Burmese businesswoman and entrepreneur

Win Win Tint (ဝင်းဝင်းတင့်; born 1975) is a Burmese businesswoman, entrepreneur and CEO of City Holdings. She was listed in Forbes Magazine’s Asia’s 50 Power Businesswomen in 2014.

==Early life==
Win Win Tint was born in Yangon in 1975. She took over her family business at the age of 21 after coming back from studying in Singapore.

==Business==
At the age of just 21, Win Win assumed the management of City Mart Holding Company Limited (CMHL), a recently-formed family company. She expanded the City Mart supermarket chain and launched bakeries, cafes, health and beauty stores, as well as other food and beverage brands that have since become household names in Myanmar. She now leads a group with over 200 outlets and 8,500 employees. She is also President of the Myanmar Retailers Association.
She also founded the Pahtama Group, one of the country’s fastest-growing distributors of consumer products, and currently serves as president of the Myanmar Retailers’ Association.
In 2019, Win Win became the Group CEO of City Holdings, the group company with the strategic interests to further strengthen the group’s existing network in Retail through the largest retail chain in Myanmar – CMHL, Distribution & Logistics, through their logistics company Premium Distribution and Pahtama Group, F&B via City Food Concepts and Real Estate with City Properties. The group also pursues other opportunities in complementary sectors including Agriculture, Food Manufacturing, Technology and Finance via City Ventures which is exclusively established to invest in innovative projects and companies with the aim to uplift and empower the people of Myanmar.
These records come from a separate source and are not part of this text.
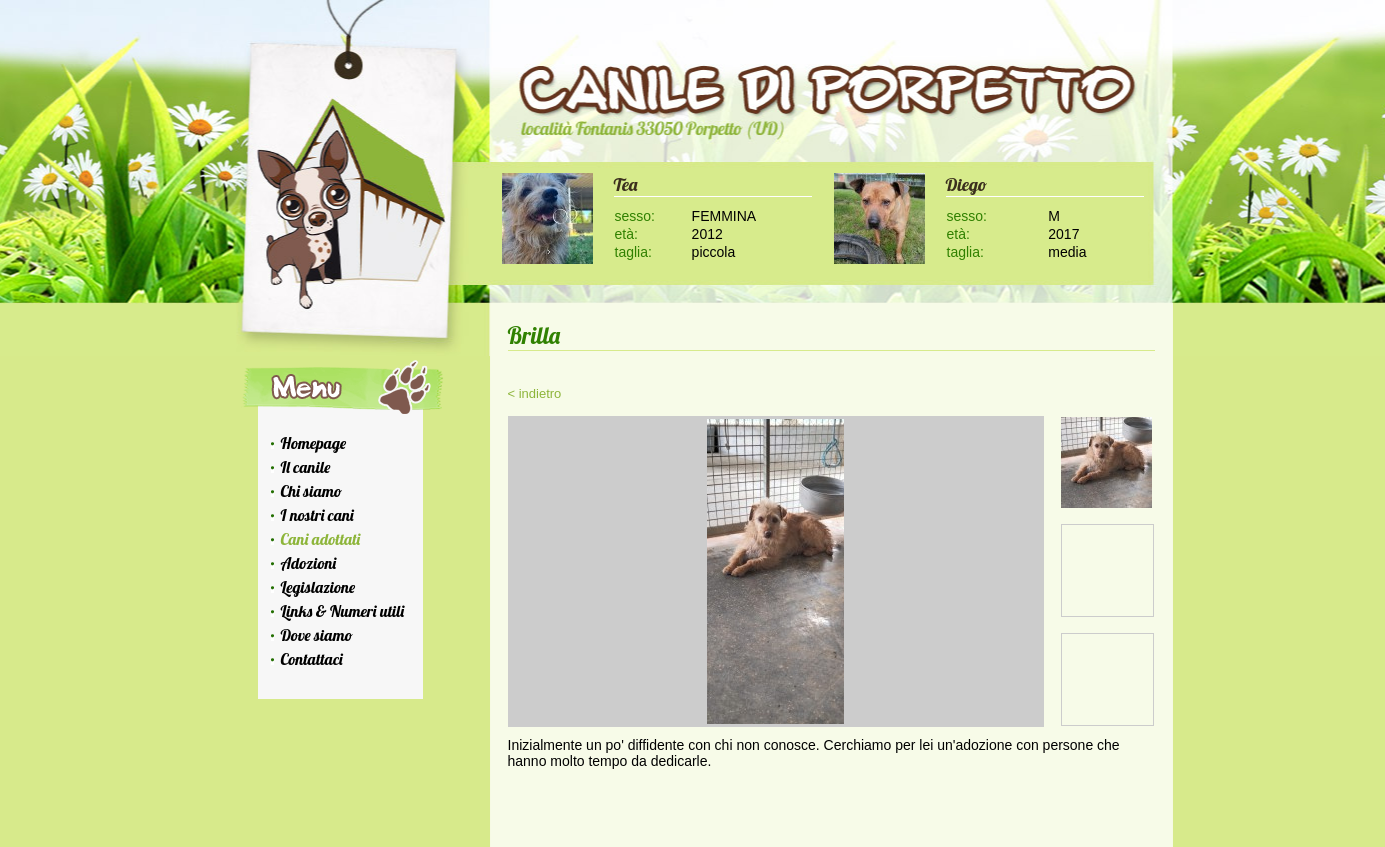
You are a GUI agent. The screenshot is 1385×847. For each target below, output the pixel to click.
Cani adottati (321, 539)
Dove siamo (317, 635)
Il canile (306, 467)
==Awards and nominations==
In 2012 she was appointed a Young Global Leader by the World Economic Forum. In 2015 she was ranked by Forbes Magazine as one of the 50 most powerful businesswomen in Asia-Pacific. She has also found success in the ASEAN Business Awards: in 2014 she won runner up in the Woman Entrepreneur Award and in 2016 she won the Young Entrepreneur Award. In Addition, Win Win is serving as the Honorary President of the Myanmar Retailers Association.